Huit heures de sommeil, c’est souvent présenté comme la norme, comme le chiffre magique vers lequel il faut tendre. Est-ce universel ? En a-t-il toujours été ainsi ? Tour d’horizon de certaines réalités.

Variation culturelle

La durée de sommeil varie d’un pays à l’autre. Selon une étude publiée en 2018 dans The Economist, les Japonais dorment en moyenne à peine plus de 6 h 15 minutes par nuit, soit une heure et demie de moins que les champions – les Néo-Zélandais. Les Canadiens se situent dans le haut du peloton avec près de 7 h 25 minutes de sommeil en moyenne. Les courtes nuits de sommeil sont associées aux pays plus pauvres (Philippines, Malaisie) et aux pays valorisant la productivité (Japon, Corée du Sud) ou encore à ceux où l’on retrouve la prière du matin (Arabie saoudite, Égypte).

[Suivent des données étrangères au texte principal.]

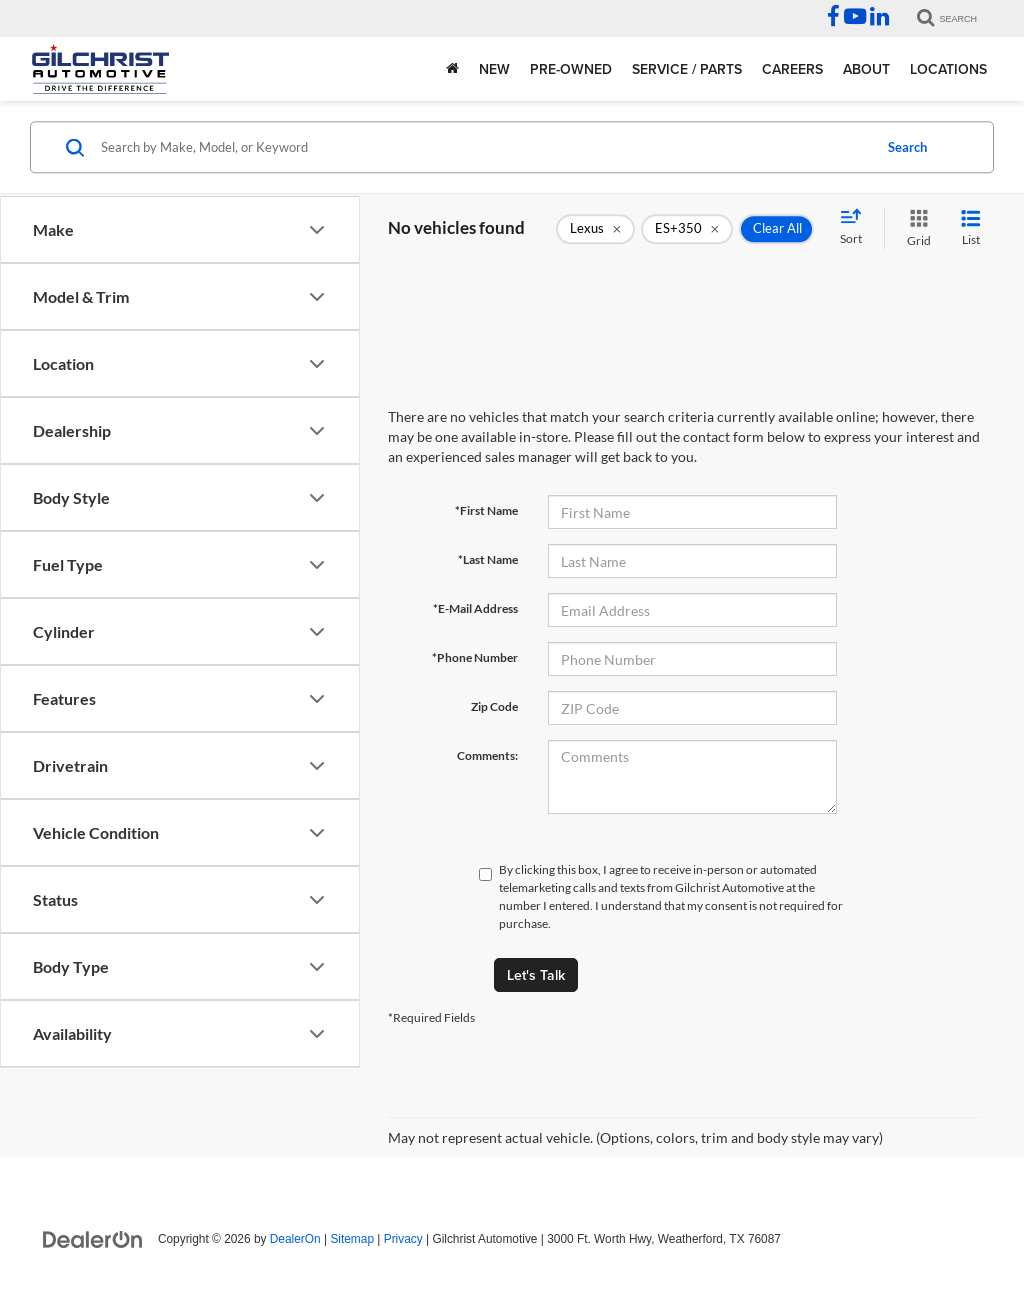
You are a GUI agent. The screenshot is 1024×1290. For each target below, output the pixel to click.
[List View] (971, 228)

On dort moins qu’avant… ou pas

Dans nos sociétés modernes, dormons-nous moins qu’avant ? Certaines études avancent que oui (d’une heure à une heure et demie de moins en moyenne), d’autres suggèrent que non. Il y a une dizaine d’années, le psychiatre Jerome Siegel, de l’Université de la Californie à Los Angeles, a étudié les habitudes de sommeil dans trois tribus de Tanzanie, de Namibie et de Bolivie. Il a constaté que ces chasseurs-cueilleurs dormaient un peu moins de six heures et demie par nuit et qu’ils se couchaient environ trois heures après le coucher du soleil. Bref, pas mal comme nous !

Huit heures consolidées, un modèle « anormal » ?

Selon la théorie (très médiatisée) de Roger Ekirch, professeur d’histoire à Virginia Tech, les gens de l’époque préindustrielle divisaient leur nuit de sommeil en deux blocs et ils profitaient de ce moment d’éveil en pleine nuit pour prier, méditer, noter leurs rêves, faire l’amour ou même visiter des voisins. Le sommeil consolidé de huit heures ne serait donc pas « naturel », a suggéré Ekirch. Des chercheurs ont par la suite argué que, jadis, il existait simplement une plus grande diversité de pratiques de sommeil.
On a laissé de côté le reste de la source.